Adossée à une petite église en pierres grises, que surmontait une croix de fer, on eût dit un pieux ermitage ou quelqu’un de ces asiles hospitaliers élevés sur les hauts lieux, loin des routes frayées par les pas de l’homme. Du plateau sur lequel elle était assise, le regard plongeait sur le fertile bassin de la Limagne, bordé dans sa plus grande longueur par le ruban argenté de l’Allier. Derrière l’église, sur le penchant de la montagne, quelques cabanes échelonnées ressemblaient à une caravane gravissant une route escarpée. De ce point, la vue courait, de rocher en rocher, le long de la chaîne d’où se détachent le Puy-de-Dôme, le Plomb du Cantal et le Mont-Dore.
Telle était à peu près l’espèce de Thébaïde habitée depuis dix ans par le curé de ***. –On comprendra facilement le scrupule qui nous empêche d’écrire ici le nom du village, aussi bien que notre répugnance à altérer l’exactitude des moindres détails de cette simple histoire par la banalité d’un pseudonyme.–C’était un homme de soixante ans, sec, alerte, d’une physionomie douce et bienveillante. La simplicité de son cœur n’excluait ni la finesse, ni l’élévation de l’intelligence, de même que l’austérité de ses mœurs ne diminuait rien de son indulgence naturelle pour les autres. Sa foi était ardente, et son zèle pour ses administrés n’avait d’autres bornes que celles que la nature avait imposées à sa force physique. Sa charité, sous ce rapport, lui faisait accomplir des miracles. L’hiver n’avait pas de froid assez rigoureux, de neige assez épaisse, la montagne n’avait pas de ravins assez profonds, la nuit de ténèbres assez effrayantes pour l’arrêter dans l’exercice de ses pénibles fonctions. Et tout cela se faisait simplement, sans le plus secret mouvement de vanité, avec cet air de bonhomie qui ôte jusqu’à la pensée du sacrifice.

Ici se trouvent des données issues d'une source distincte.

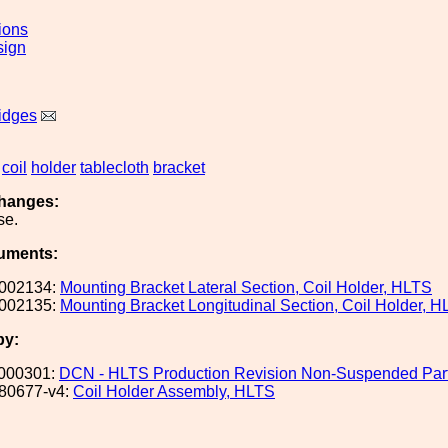
ions
sign
idges
coil
holder
tablecloth
bracket
hanges:
se.
uments:
002134:
Mounting Bracket Lateral Section, Coil Holder, HLTS
002135:
Mounting Bracket Longitudinal Section, Coil Holder, 
by:
000301:
DCN - HLTS Production Revision Non-Suspended Par
80677-v4:
Coil Holder Assembly, HLTS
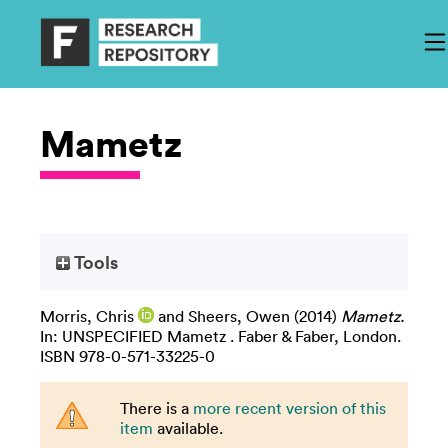
Mametz
Tools
Morris, Chris
and
Sheers, Owen
(2014)
Mametz.
In: UNSPECIFIED Mametz . Faber & Faber, London.
ISBN 978-0-571-33225-0
There is a
more recent version of this
item
available.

Cet homme au cœur simple avait pourtant une ambition, ambition modeste et bien légitime, mais toujours déçue. Depuis plusieurs années, le bon curé nourrissait, en secret, le désir de posséder. une soutane neuve! Et il convient de reconnaître que ce désir n’était que trop justifié par l’état de maturité très avancée de la principale pièce de son vêtement. C’est que cet humble habit comptait, lui aussi, de longs et honorables services. Il y avait longtemps qu’il accompagnait son maître dans toutes ses excursions. Avec lui, il avait bravé les intempéries des saisons et essuyé bien souvent la pluie, la poussière et la neige, avec des alternatives de vent et de soleil. Sous l’action combinée de ces divers éléments de destruction, la couleur primitive avait été visiblement altérée. Après avoir passé, par des dégradations insensibles, du noir au brun, du brun au roux, il avait acquis définitivement cette teinte effacée et indécise qui rappelle les horizons brumeux des derniers jours d’automne. Comme cette arrière-saison de l’année, son aspect avait quelque chose de mélancolique qui portait à la rêverie. Aminci, fatigué, et comme à bout de force, il paraissait prêt à rompre, au moindre tiraillement, tout contact immédiat avec celui qu’il avait mission de couvrir, mais qu’il ne protégeait plus, hélas! que pour la forme! Et il est probable qu’une séparation, au moins partielle, se serait déjà effectuée, en plus d’une circonstance, sans le talent et l’infatigable dévouement de dame Marguerite, respectable matrone, à l’air imposant, à la taille ronde et courte, attachée au service du curé, après avoir, depuis longtemps, passé l’âge canonique.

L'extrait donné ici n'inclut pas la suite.